Une pluie noire et toxique s039abat sur la Russie apres

L’Ukraine vise depuis plusieurs mois maintenant les infrastructures pétrolières russes, souvent très éloignées de la ligne de front. Depuis mi-avril, une raffinerie clé de la mer Noire, à Touapsé, a été frappée à quatre reprises par des drones, provoquant un incendie géant qui dure depuis des jours. Pour certains écologistes, il s’agit déjà de l’une des pires catastrophes environnementales qu’ait connues la Russie depuis la chute de l’URSS.

À chaque nouvelle frappe, la scène se répète: un épais nuage noir, âcre, s’élève au-dessus de la ville et ce que les habitants décrivent comme une pluie noire huileuse et toxique tombe du ciel; tandis qu’une nappe de pétrole s’étend sur des dizaines de kilomètres le long du littoral, rappelle le Washington Post. Les pompiers, eux, peinent à maîtriser les incendies, régulièrement relancés par de nouvelles attaques.

Si ce type de frappe n’est pas nouveau dans la tactique ukrainienne, celles de ces dernières semaines témoignent surtout d’un changement d’échelle. Kiev est désormais capable de toucher des cibles situées à des milliers de kilomètres, en contournant les défenses aériennes russes. La semaine dernière, des installations pétrolières près de Perm, dans l’Oural, ont elles aussi été endommagées. Moscou n’est plus totalement hors de portée: un drone a récemment frappé un immeuble résidentiel à quelques kilomètres du Kremlin.

Sur le plan politique, ces attaques fragilisent un peu plus Vladimir Poutine. Le président russe fait déjà face à une lassitude croissante de la population, entre guerre interminable, économie sous tension et restrictions accrues sur internet. Les images de villes russes enveloppées de fumée toxique n’arrangent rien.

«Pas de menace», assure le Kremlin

À Touapsé, la colère monte. Les habitants dénoncent le silence des médias fédéraux et l’inaction des autorités locales. Beaucoup disent se sentir abandonnés, contraints de vivre dans un air irrespirable, avec la crainte d’effets sanitaires durables. Sur les réseaux sociaux, certains accusent même le pouvoir de minimiser délibérément l’ampleur de la catastrophe.

Vladimir Poutine, lui, a reconnu les frappes du bout des lèvres, assurant qu’il n’y avait «pas de menace sérieuse». Une ligne reprise par les autorités sanitaires, qui affirment que la situation ne présente «aucun risque pour la santé». Des déclarations en total décalage avec les témoignages locaux et les analyses d’experts.

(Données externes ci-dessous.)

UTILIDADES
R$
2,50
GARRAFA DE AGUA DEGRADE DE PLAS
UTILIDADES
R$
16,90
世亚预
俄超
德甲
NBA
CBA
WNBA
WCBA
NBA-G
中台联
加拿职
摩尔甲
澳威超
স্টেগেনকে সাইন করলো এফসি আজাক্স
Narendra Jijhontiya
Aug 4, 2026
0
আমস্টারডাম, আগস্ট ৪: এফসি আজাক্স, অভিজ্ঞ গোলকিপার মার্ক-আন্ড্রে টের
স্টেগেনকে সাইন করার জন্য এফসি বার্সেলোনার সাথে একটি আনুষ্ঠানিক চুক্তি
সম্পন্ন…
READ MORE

Les risques sont en effet bien réels: les incendies libèrent des substances toxiques, dont du benzène, un composé cancérigène associé notamment à des leucémies. Les écologistes estiment que les autorités auraient dû évacuer l’ensemble de la ville, plutôt que quelques rues seulement. En attendant, écoles fermées, événements annulés et consignes de confinement rythment le quotidien des habitants.

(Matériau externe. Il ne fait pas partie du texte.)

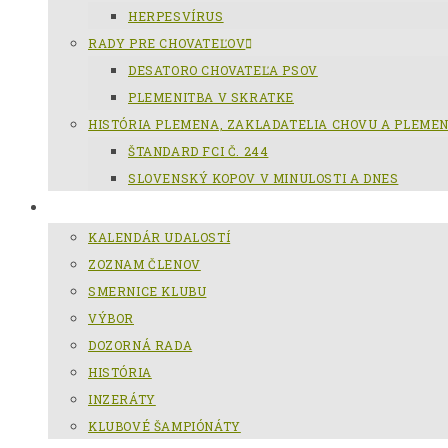
HERPESVÍRUS
RADY PRE CHOVATEĽOV
DESATORO CHOVATEĽA PSOV
PLEMENITBA V SKRATKE
HISTÓRIA PLEMENA, ZAKLADATELIA CHOVU A PLEME
ŠTANDARD FCI Č. 244
SLOVENSKÝ KOPOV V MINULOSTI A DNES
KCHSK
KALENDÁR UDALOSTÍ
ZOZNAM ČLENOV
SMERNICE KLUBU
VÝBOR
DOZORNÁ RADA
HISTÓRIA
INZERÁTY
KLUBOVÉ ŠAMPIÓNÁTY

Au-delà de l’impact humain et environnemental, ces frappes s’inscrivent dans une stratégie économique assumée par Kiev. Depuis le début de l’année, plus de vingt installations pétrolières russes ont été visées afin de réduire les revenus énergétiques de Moscou, essentiels au financement de la guerre.

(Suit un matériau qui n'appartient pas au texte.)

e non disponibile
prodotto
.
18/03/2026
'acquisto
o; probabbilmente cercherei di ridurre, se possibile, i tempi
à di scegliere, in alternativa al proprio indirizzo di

Les effets commencent à se faire sentir. Certaines estimations évoquent plusieurs milliards d’euros de pertes, des exportations temporairement ralenties et une baisse de production. Si la hausse des prix du pétrole liée aux tensions internationales compense en partie ces pertes, la pression monte pour le Kremlin. Dans ce contexte, certains analystes parlent désormais de «sanctions cinétiques» imposées par l’Ukraine.